ENDANGERED SPECIES

Poll shows bipartisan support in West for federal grouse plans

A bipartisan poll shows voters in states with sage grouse habitat support sweeping federal plans to protect the bird across millions of acres of public land, even if doing so restricts some energy development.

The poll of 600 voters in all 11 Western states with sage grouse habitat -- California, Colorado, Idaho, Montana, North Dakota, Nevada, Oregon, South Dakota, Utah, Washington and Wyoming -- found that 61 percent of survey respondents expressed support for federal plans to protect the grouse and avoid the need to list the bird for protection under the Endangered Species Act.

The poll -- conducted by Republican polling firm Public Opinion Strategies and Democratic polling firm Benenson Strategy Group -- found 58 percent of Republicans said they support the federal plans, while 71 percent of Democrats and 62 percent of independent voters said they support the plans.

"Support for the BLM/Forest Service sage grouse plans is substantial across party lines," Benenson Strategy pollster Danny Franklin said. "The data is clear that voters in rural Western counties where sage grouse live believe it's important to protect sage grouse habitat."

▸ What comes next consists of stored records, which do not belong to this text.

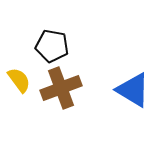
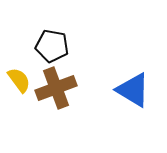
brown cross: moved 5 px left
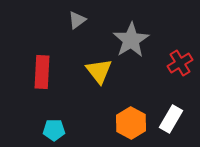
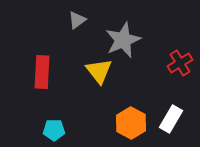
gray star: moved 8 px left; rotated 9 degrees clockwise
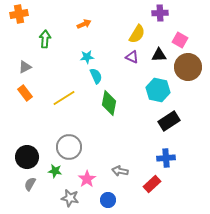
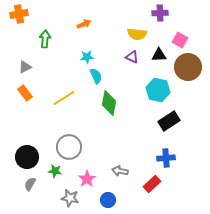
yellow semicircle: rotated 66 degrees clockwise
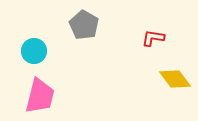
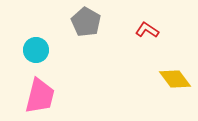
gray pentagon: moved 2 px right, 3 px up
red L-shape: moved 6 px left, 8 px up; rotated 25 degrees clockwise
cyan circle: moved 2 px right, 1 px up
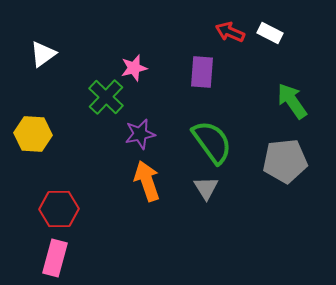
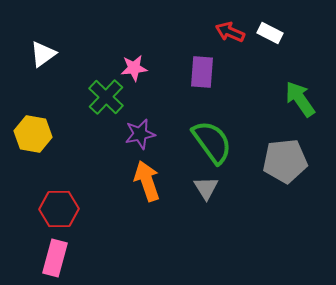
pink star: rotated 8 degrees clockwise
green arrow: moved 8 px right, 2 px up
yellow hexagon: rotated 6 degrees clockwise
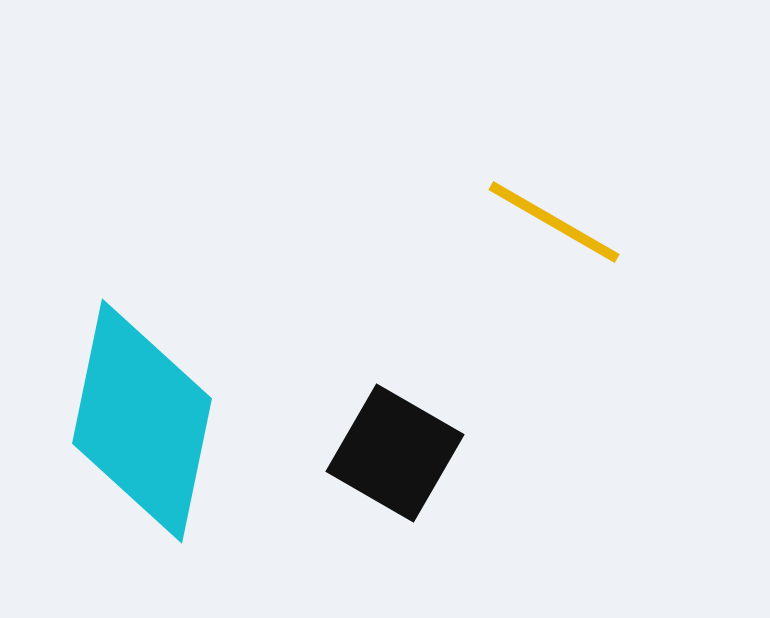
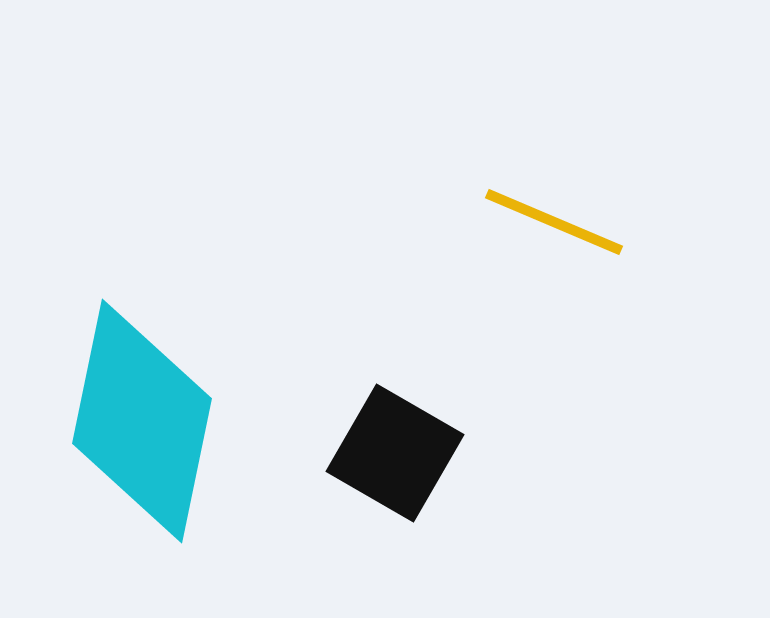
yellow line: rotated 7 degrees counterclockwise
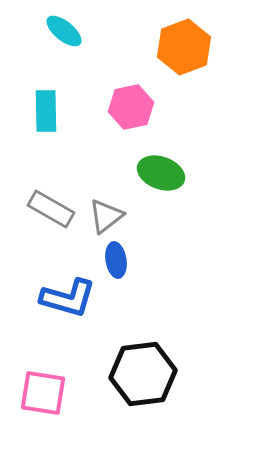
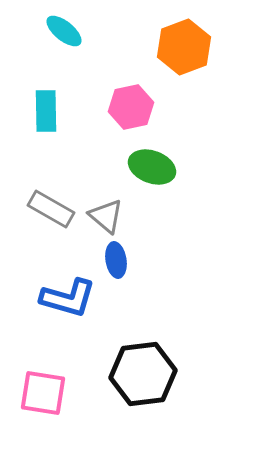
green ellipse: moved 9 px left, 6 px up
gray triangle: rotated 42 degrees counterclockwise
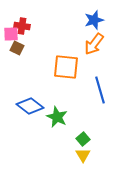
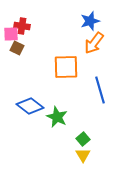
blue star: moved 4 px left, 1 px down
orange arrow: moved 1 px up
orange square: rotated 8 degrees counterclockwise
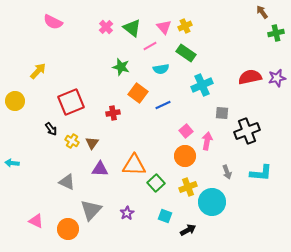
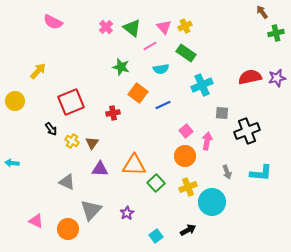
cyan square at (165, 216): moved 9 px left, 20 px down; rotated 32 degrees clockwise
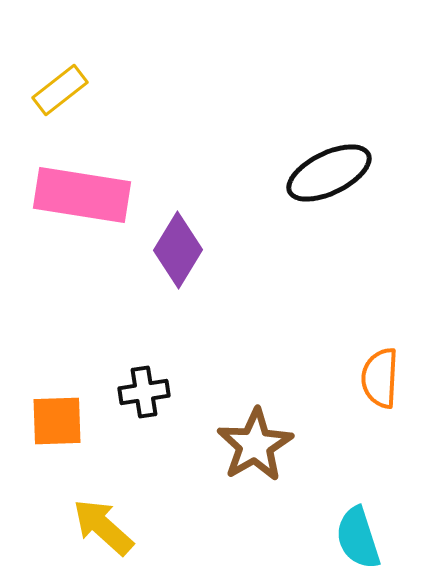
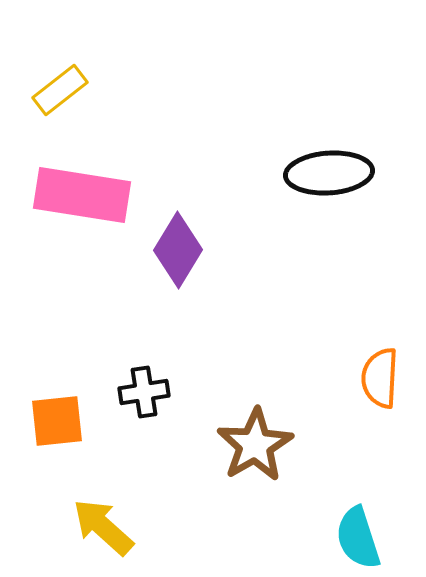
black ellipse: rotated 22 degrees clockwise
orange square: rotated 4 degrees counterclockwise
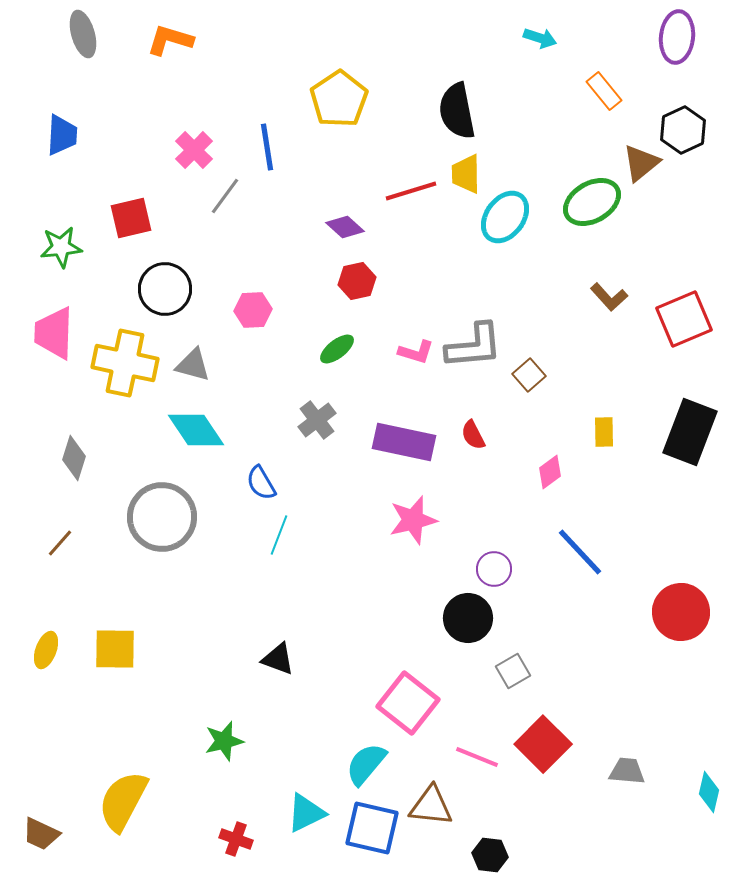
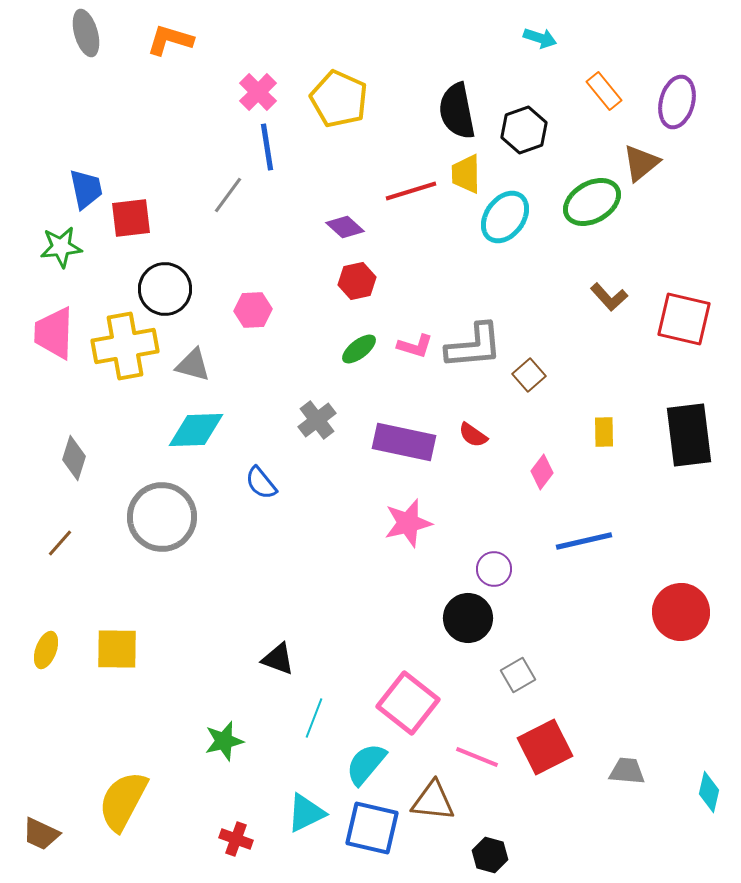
gray ellipse at (83, 34): moved 3 px right, 1 px up
purple ellipse at (677, 37): moved 65 px down; rotated 9 degrees clockwise
yellow pentagon at (339, 99): rotated 14 degrees counterclockwise
black hexagon at (683, 130): moved 159 px left; rotated 6 degrees clockwise
blue trapezoid at (62, 135): moved 24 px right, 54 px down; rotated 15 degrees counterclockwise
pink cross at (194, 150): moved 64 px right, 58 px up
gray line at (225, 196): moved 3 px right, 1 px up
red square at (131, 218): rotated 6 degrees clockwise
red square at (684, 319): rotated 36 degrees clockwise
green ellipse at (337, 349): moved 22 px right
pink L-shape at (416, 352): moved 1 px left, 6 px up
yellow cross at (125, 363): moved 17 px up; rotated 22 degrees counterclockwise
cyan diamond at (196, 430): rotated 58 degrees counterclockwise
black rectangle at (690, 432): moved 1 px left, 3 px down; rotated 28 degrees counterclockwise
red semicircle at (473, 435): rotated 28 degrees counterclockwise
pink diamond at (550, 472): moved 8 px left; rotated 16 degrees counterclockwise
blue semicircle at (261, 483): rotated 9 degrees counterclockwise
pink star at (413, 520): moved 5 px left, 3 px down
cyan line at (279, 535): moved 35 px right, 183 px down
blue line at (580, 552): moved 4 px right, 11 px up; rotated 60 degrees counterclockwise
yellow square at (115, 649): moved 2 px right
gray square at (513, 671): moved 5 px right, 4 px down
red square at (543, 744): moved 2 px right, 3 px down; rotated 18 degrees clockwise
brown triangle at (431, 806): moved 2 px right, 5 px up
black hexagon at (490, 855): rotated 8 degrees clockwise
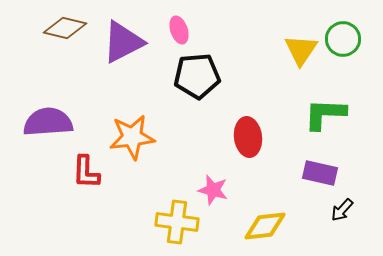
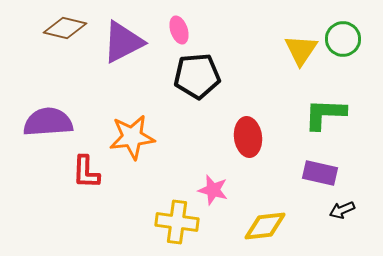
black arrow: rotated 25 degrees clockwise
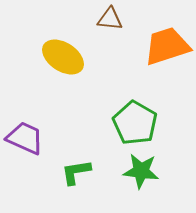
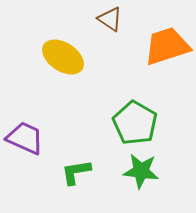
brown triangle: rotated 28 degrees clockwise
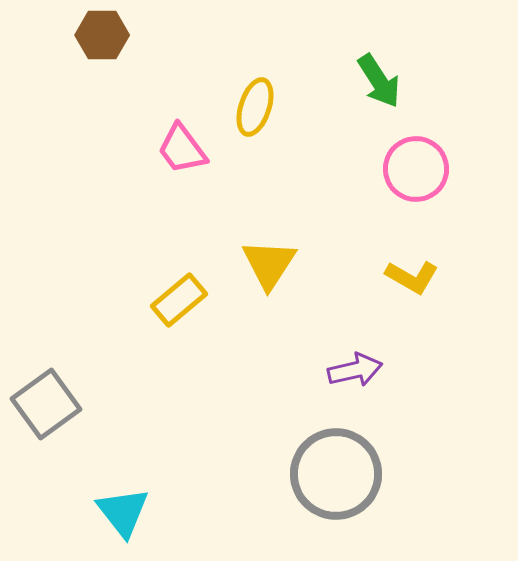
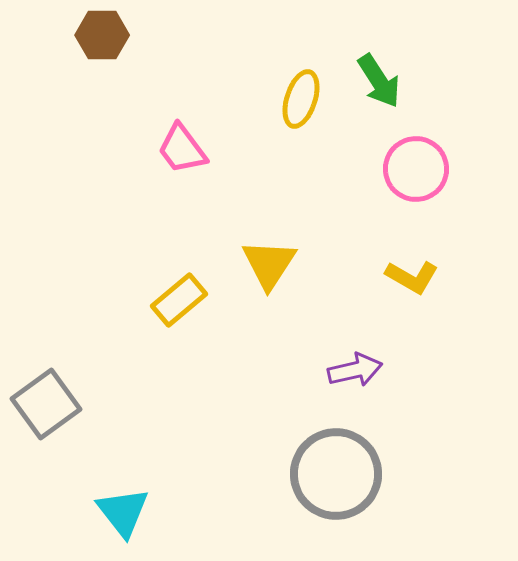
yellow ellipse: moved 46 px right, 8 px up
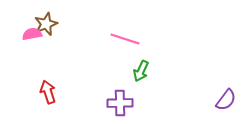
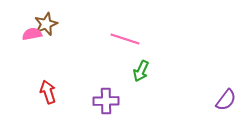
purple cross: moved 14 px left, 2 px up
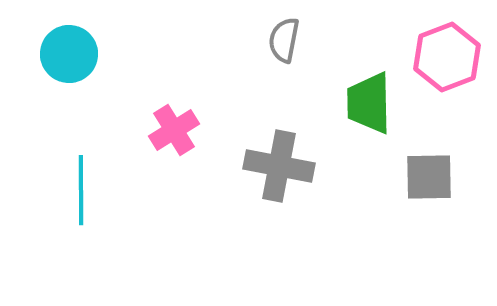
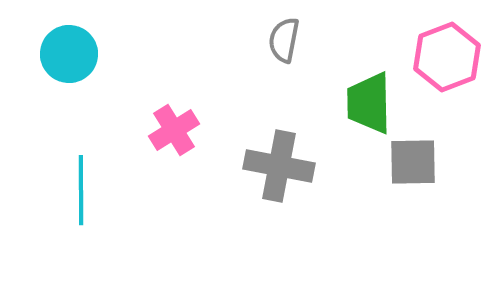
gray square: moved 16 px left, 15 px up
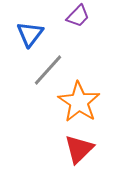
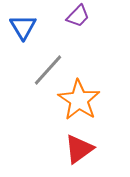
blue triangle: moved 7 px left, 7 px up; rotated 8 degrees counterclockwise
orange star: moved 2 px up
red triangle: rotated 8 degrees clockwise
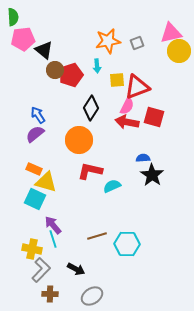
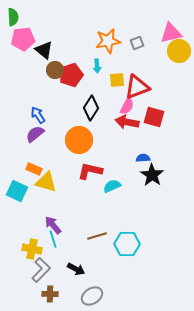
cyan square: moved 18 px left, 8 px up
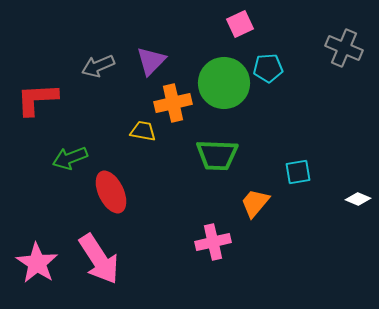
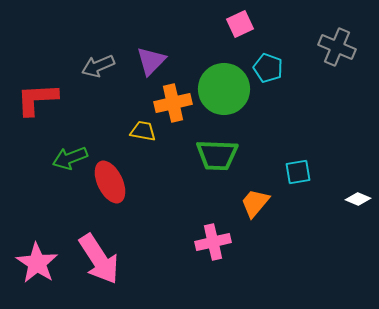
gray cross: moved 7 px left, 1 px up
cyan pentagon: rotated 24 degrees clockwise
green circle: moved 6 px down
red ellipse: moved 1 px left, 10 px up
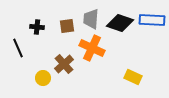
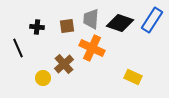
blue rectangle: rotated 60 degrees counterclockwise
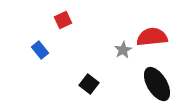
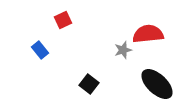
red semicircle: moved 4 px left, 3 px up
gray star: rotated 12 degrees clockwise
black ellipse: rotated 16 degrees counterclockwise
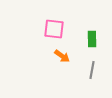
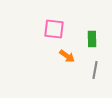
orange arrow: moved 5 px right
gray line: moved 3 px right
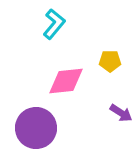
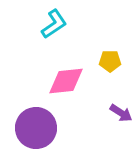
cyan L-shape: rotated 16 degrees clockwise
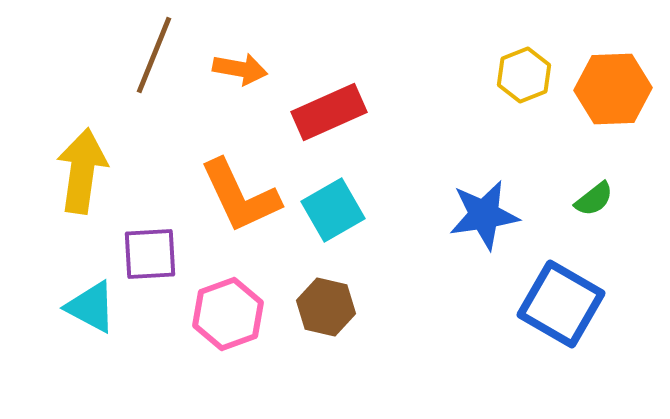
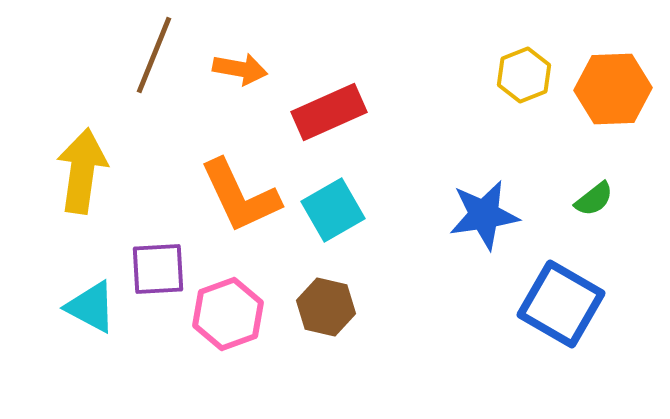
purple square: moved 8 px right, 15 px down
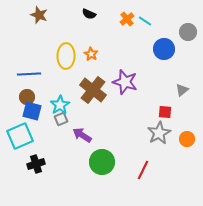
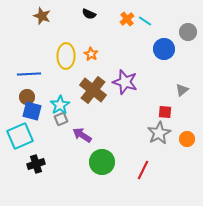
brown star: moved 3 px right, 1 px down
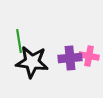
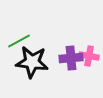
green line: rotated 70 degrees clockwise
purple cross: moved 1 px right
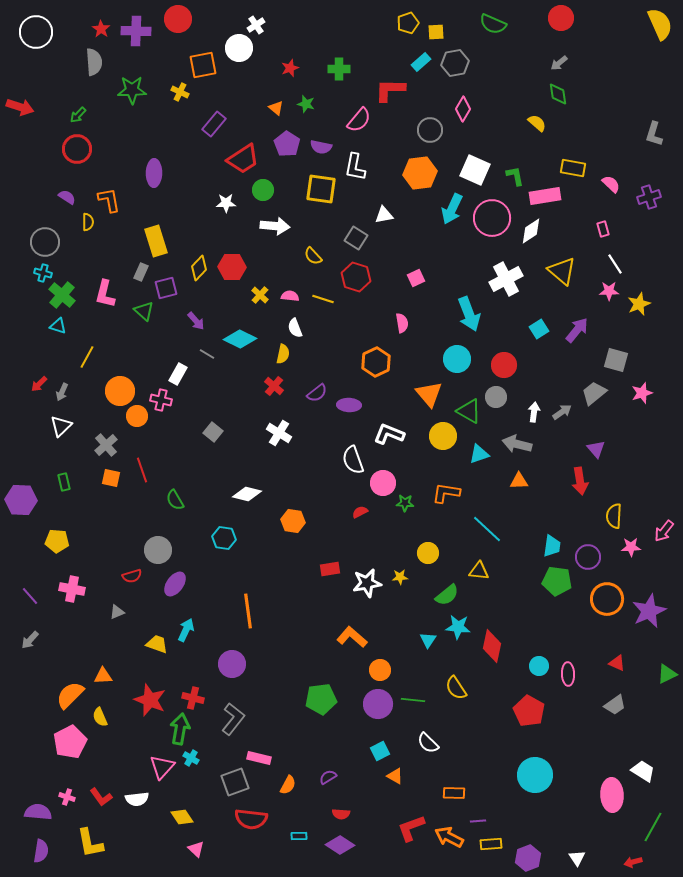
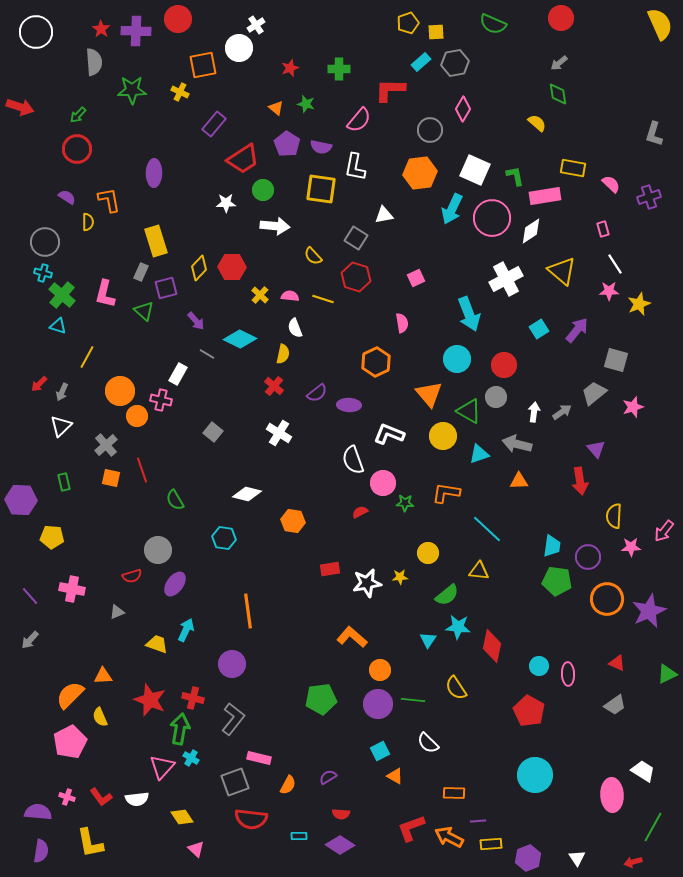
pink star at (642, 393): moved 9 px left, 14 px down
yellow pentagon at (57, 541): moved 5 px left, 4 px up
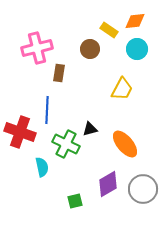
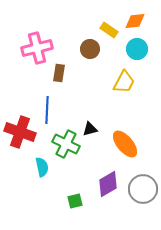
yellow trapezoid: moved 2 px right, 7 px up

The poll, which was commissioned by the Pew Charitable Trusts, focused on voters in counties with known sage grouse habitat. It has a margin of error of 3.94 percent.

Advertisement

The new poll comes less than two months after grouse plans were unveiled by Interior Secretary Sally Jewell, who said at the time they represent an "amazing milestone" of collaborative planning by taking "a balanced and a targeted approach" to protect the bird while still allowing other uses like energy development and recreation to occur in grouse habitat.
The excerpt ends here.